Reconhecido que o modo
como nos relacionamos com os animais é uma forma de escravidão, emerge então,
objetivando agirmos de forma eticamente aceitável, a necessidade de uma
abolição, ou seja, a necessidade de alterações culturais capazes de transformar
profundamente a maneira como os animais são vistos e tratados pela humanidade.
IV - Veganismo
É no contexto
abolicionista acima apontado que a prática conhecida como veganismo vem
crescendo e chamando a atenção da sociedade. O veganismo pode ser definido como
a tentativa de vivermos sem corroborar ou patrocinar a escravidão, a tortura ou
o assassinato de animais. Em suma, visando o fim da escravidão dos animais, o
vegano incorpora diversas mudanças em seus hábitos, como o vegetarianismo (a
alimentação vegana exclui carnes, leite e seus derivados, ovos, mel e quaisquer
outros ingredientes de origem animal), o boicote a produtos com partes de
animais mortos (em roupas, por exemplo) ou testados em animais, a oposição a
formas de entretenimento que explorem animais (como o uso de animais em circos,
rodeios etc.), entre outras mudanças que se façam necessárias.
O veganismo não é matéria
de ideologia, como fazem parecer muitos veganos e muitos detratores do
veganismo. Se o veganismo fosse uma ideologia, e não matéria de moral básica,
seria necessário dizer que não estuprar, sequestrar ou matar pessoas seria apenas
uma questão ideológica e que quem não estupra, sequestra ou mata faria parte de
um estranho movimento social e político.
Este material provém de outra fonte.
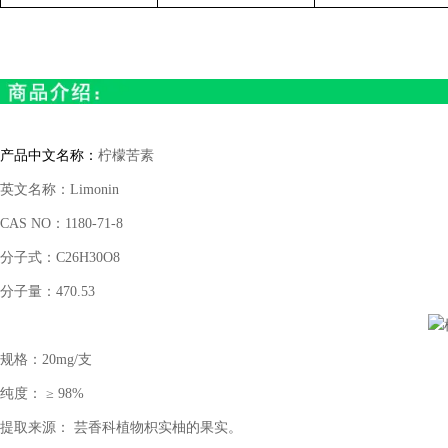
产品中文名称：
柠檬苦素
英文名称：
Limonin
CAS NO
：
1180-71-8
分子式：
C26H30O8
分子量：
470.53
规格：
20mg/
支
纯度： ≥
98%
提取来源： 芸香科植物枳实柚的果实。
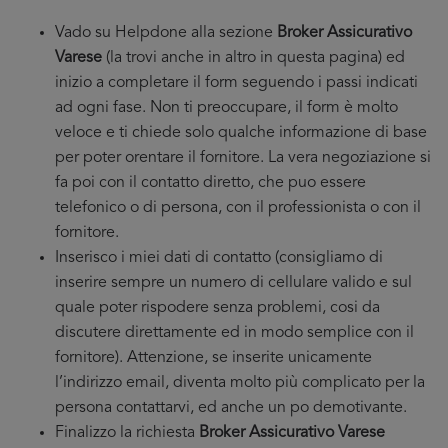
Vado su Helpdone alla sezione
Broker Assicurativo
Varese
(la trovi anche in altro in questa pagina) ed
inizio a completare il form seguendo i passi indicati
ad ogni fase. Non ti preoccupare, il form è molto
veloce e ti chiede solo qualche informazione di base
per poter orentare il fornitore. La vera negoziazione si
fa poi con il contatto diretto, che puo essere
telefonico o di persona, con il professionista o con il
fornitore.
Inserisco i miei dati di contatto (consigliamo di
inserire sempre un numero di cellulare valido e sul
quale poter rispodere senza problemi, cosi da
discutere direttamente ed in modo semplice con il
fornitore). Attenzione, se inserite unicamente
l’indirizzo email, diventa molto più complicato per la
persona contattarvi, ed anche un po demotivante.
Finalizzo la richiesta
Broker Assicurativo Varese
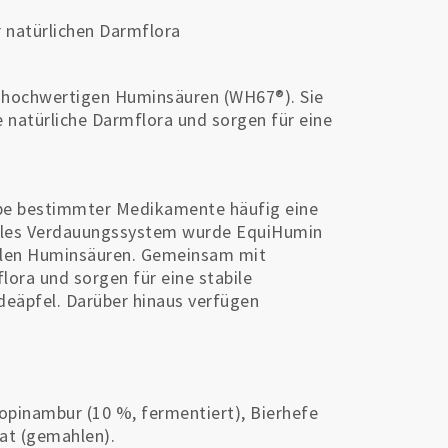
 natürlichen Darmflora
t hochwertigen Huminsäuren (WH67®). Sie
natürliche Darmflora und sorgen für eine
abe bestimmter Medikamente häufig eine
sibles Verdauungssystem wurde EquiHumin
vollen Huminsäuren. Gemeinsam mit
lora und sorgen für eine stabile
deäpfel. Darüber hinaus verfügen
pinambur (10 %, fermentiert), Bierhefe
saat (gemahlen).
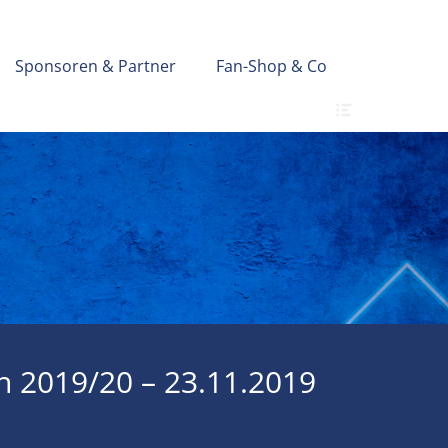
Sponsoren & Partner
Fan-Shop & Co
Header
Toggle
on 2019/20 – 23.11.2019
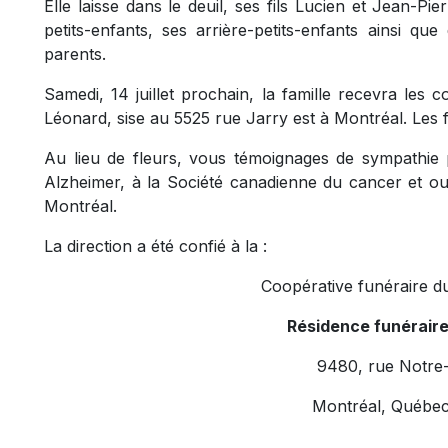
Elle laisse dans le deuil, ses fils Lucien et Jean-Pie
petits-enfants, ses arrière-petits-enfants ainsi 
parents.
Samedi, 14 juillet prochain, la famille recevra les 
Léonard, sise au 5525 rue Jarry est à Montréal. Les fu
Au lieu de fleurs, vous témoignages de sympathie
Alzheimer, à la Société canadienne du cancer et ou à
Montréal.
La direction a été confié à la :
Coopérative funéraire d
Résidence funérair
9480, rue Notre
Montréal, Québe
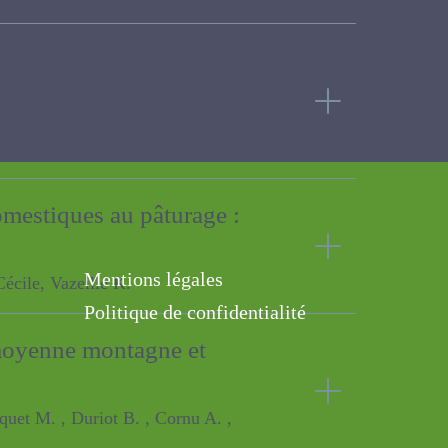
nelles et sensorielles
 , Verdier-Metz I. , Didienne R. ,
s domestiques au
K.
Mentions légales
Politique de confidentialité
 de moyenne montagne et
 Cornu A. , Portelli J.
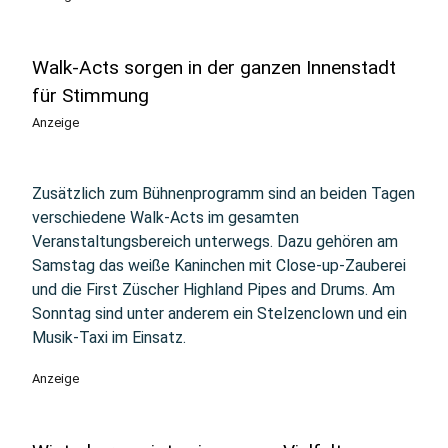
Walk-Acts sorgen in der ganzen Innenstadt
für Stimmung
Anzeige
Zusätzlich zum Bühnenprogramm sind an beiden Tagen
verschiedene Walk-Acts im gesamten
Veranstaltungsbereich unterwegs. Dazu gehören am
Samstag das weiße Kaninchen mit Close-up-Zauberei
und die First Züscher Highland Pipes and Drums. Am
Sonntag sind unter anderem ein Stelzenclown und ein
Musik-Taxi im Einsatz.
Anzeige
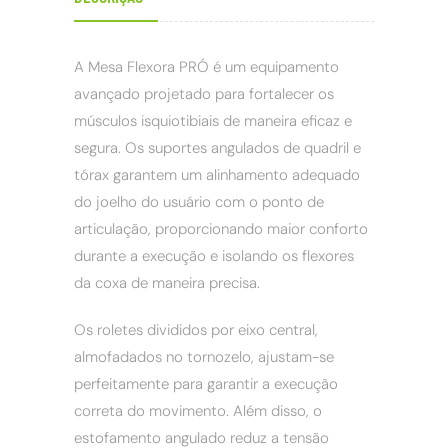
A Mesa Flexora PRÓ é um equipamento
avançado projetado para fortalecer os
músculos isquiotibiais de maneira eficaz e
segura. Os suportes angulados de quadril e
tórax garantem um alinhamento adequado
do joelho do usuário com o ponto de
articulação, proporcionando maior conforto
durante a execução e isolando os flexores
da coxa de maneira precisa.
Os roletes divididos por eixo central,
almofadados no tornozelo, ajustam-se
perfeitamente para garantir a execução
correta do movimento. Além disso, o
estofamento angulado reduz a tensão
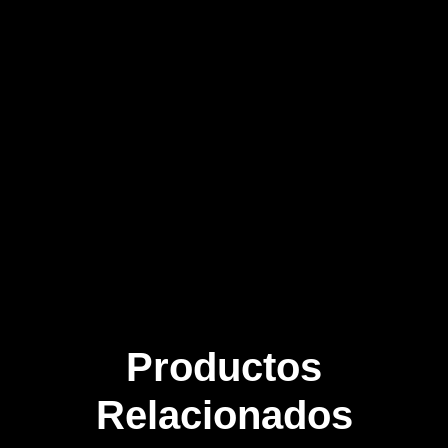
Productos
Relacionados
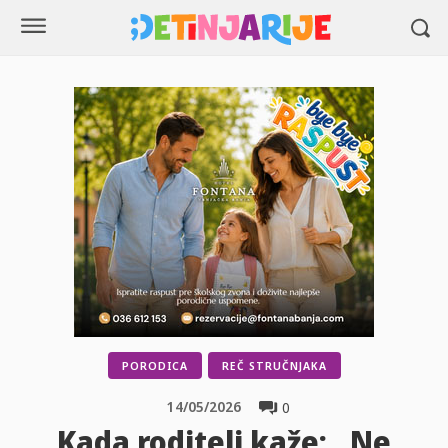
PORODICA
REČ STRUČNJAKA
14/05/2026
0
Kada roditelj kaže: „Ne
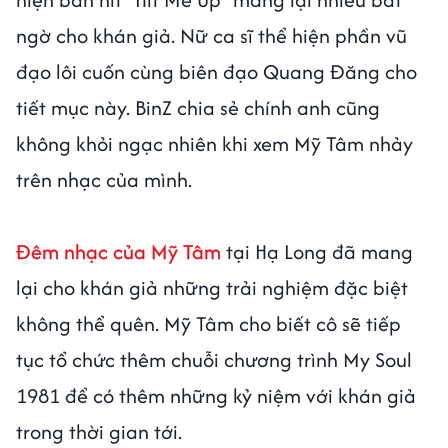
ngờ cho khán giả. Nữ ca sĩ thể hiện phần vũ
đạo lôi cuốn cùng biên đạo Quang Đăng cho
tiết mục này. BinZ chia sẻ chính anh cũng
không khỏi ngạc nhiên khi xem Mỹ Tâm nhảy
trên nhạc của mình.
Đêm nhạc của Mỹ Tâm
tại Hạ Long đã mang
lại cho khán giả những trải nghiệm đặc biệt
không thể quên. Mỹ Tâm cho biết cô sẽ tiếp
tục tổ chức thêm chuỗi chương trình My Soul
1981 để có thêm những kỷ niệm với khán giả
trong thời gian tới.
Absurdo, certo?
O veganismo é apenas uma
conclusão lógica derivada de um pensamento racional sobre a realidade do
sofrimento dos animais.
Felizmente, tornar-se
vegano atualmente é bastante simples. Há muitas informações disponíveis para se
embasar uma prática vegana alinhada a todos os níveis de renda, gostos
alimentares e opções de saúde. Empreender tal mudança é, antes de tudo, uma
tomada de consciência ética e racional, pois se certo ato gera enorme
quantidade de sofrimento e é possível evitá-lo, como justificá-lo moralmente?
V - Duas questões finais:
As preocupações com o
sofrimento dos animais e com a inadequação ética de tratá-los como propriedade
dos humanos têm se tornado cada vez maiores nas últimas décadas, tornando o
termo “veganismo” socialmente conhecido, as preocupações com o bem estar dos animais
mais presente, o incômodo com os testes em animais mais comum e produtos sem
ingredientes de origem animal mais diversos e chamativos nas gôndolas de
mercados.
Contudo, o veganismo
segue sendo alvo de polêmica, chacota e ódio. Considerando as reflexões
apresentadas neste ensaio, finalizo com duas questões:
1) Questões éticas que
lidam com enorme quantidade de sofrimento não deveriam ser matéria de escolha
individual, certo?
2) Como dizer, portanto, sem bizarros nós argumentativos, que o veganismo não é uma obrigação moral?